Case study
See the curve before you commit.
The math describing how a drug builds up and washes out of the body has been published for decades. It just usually lives in journal papers, not in anything a person can use. This tool puts a pharmacokinetic model behind an interactive chart — change the plan, watch the curve.
- Product
- Tirzepatide PK Scheduler — a personal project
- Scope
- PK math engine, comparison UI, dose logging, self-hosted
- Stack
- React · TypeScript · Recharts · Express
- Fine print
- Educational tool — not medical advice, not a medical product
The problem: dosing decisions are made blind
Tirzepatide — like many long-half-life drugs — doesn't do anything intuitive between injections. Concentration climbs for a day and a half, decays for days, and stacks dose over dose for weeks before reaching steady state. Questions like "what actually happens if I stretch the interval from 7 days to 10?" have precise, computable answers. Nobody computes them.

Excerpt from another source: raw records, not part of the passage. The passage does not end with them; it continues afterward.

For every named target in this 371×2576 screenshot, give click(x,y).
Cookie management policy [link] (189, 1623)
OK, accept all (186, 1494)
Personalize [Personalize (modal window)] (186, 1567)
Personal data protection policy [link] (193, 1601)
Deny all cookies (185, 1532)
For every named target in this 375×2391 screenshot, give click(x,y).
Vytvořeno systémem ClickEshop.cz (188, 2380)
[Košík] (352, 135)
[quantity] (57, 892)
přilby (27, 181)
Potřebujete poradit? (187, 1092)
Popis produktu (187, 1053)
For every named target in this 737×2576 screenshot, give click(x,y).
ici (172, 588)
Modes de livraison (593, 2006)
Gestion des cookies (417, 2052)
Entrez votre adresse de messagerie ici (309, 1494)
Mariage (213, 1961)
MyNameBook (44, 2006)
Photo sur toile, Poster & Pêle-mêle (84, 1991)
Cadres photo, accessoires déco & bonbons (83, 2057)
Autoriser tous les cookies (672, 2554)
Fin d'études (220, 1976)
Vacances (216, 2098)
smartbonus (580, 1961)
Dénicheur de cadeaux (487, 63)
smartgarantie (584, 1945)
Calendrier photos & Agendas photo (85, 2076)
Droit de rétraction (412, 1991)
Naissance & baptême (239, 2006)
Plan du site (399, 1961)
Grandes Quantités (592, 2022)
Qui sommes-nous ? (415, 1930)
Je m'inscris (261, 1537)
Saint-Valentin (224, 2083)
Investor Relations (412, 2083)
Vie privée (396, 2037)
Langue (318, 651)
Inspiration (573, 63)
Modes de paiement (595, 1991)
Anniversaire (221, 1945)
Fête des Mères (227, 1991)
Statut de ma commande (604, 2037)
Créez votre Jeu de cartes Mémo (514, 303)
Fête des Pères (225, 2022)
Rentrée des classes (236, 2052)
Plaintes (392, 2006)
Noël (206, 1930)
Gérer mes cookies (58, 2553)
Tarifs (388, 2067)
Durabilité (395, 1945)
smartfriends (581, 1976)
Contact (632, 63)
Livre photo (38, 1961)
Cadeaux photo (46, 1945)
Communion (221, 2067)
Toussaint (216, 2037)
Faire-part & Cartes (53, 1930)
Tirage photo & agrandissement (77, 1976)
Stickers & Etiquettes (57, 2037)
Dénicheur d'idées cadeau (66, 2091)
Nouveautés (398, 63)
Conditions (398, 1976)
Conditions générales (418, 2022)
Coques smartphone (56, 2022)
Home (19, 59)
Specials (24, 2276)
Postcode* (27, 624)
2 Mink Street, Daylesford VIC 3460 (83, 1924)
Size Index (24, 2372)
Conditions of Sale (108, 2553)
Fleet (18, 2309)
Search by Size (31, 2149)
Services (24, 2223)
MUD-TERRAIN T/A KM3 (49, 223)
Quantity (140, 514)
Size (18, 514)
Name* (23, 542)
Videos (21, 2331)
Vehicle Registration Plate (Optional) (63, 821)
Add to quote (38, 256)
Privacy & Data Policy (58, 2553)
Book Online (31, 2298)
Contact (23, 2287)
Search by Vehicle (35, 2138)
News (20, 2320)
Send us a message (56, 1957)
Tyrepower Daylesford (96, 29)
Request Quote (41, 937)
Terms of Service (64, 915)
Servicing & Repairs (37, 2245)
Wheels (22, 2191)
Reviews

So this does: a one-compartment pharmacokinetic model with first-order absorption, with parameters validated against the published literature, running live under a chart. Every dose you add or move recomputes the whole concentration curve by superposition, instantly.
Baseline, experiment, actual
The design centers on comparison. A baseline plan — say, the FDA's standard titration schedule, available as a one-click template — sits next to an experiment: a different dose, a different interval, a skipped week. The chart overlays both curves, and the metrics panel scores the difference — peak, trough, average, peak-to-trough ratio, total milligrams — each with a percentage delta. What-if becomes a number instead of a guess.
A third plan type, actual, holds what really happened: logged doses, weights, injection sites, how the day felt. That turns the tool from a calculator into a record — plan against model, then check the model against life.
Built for personal use, self-hosted, and deliberately labeled: it's an educational tool, not medical advice. The engineering point stands on its own — published math, turned into something a person can hold.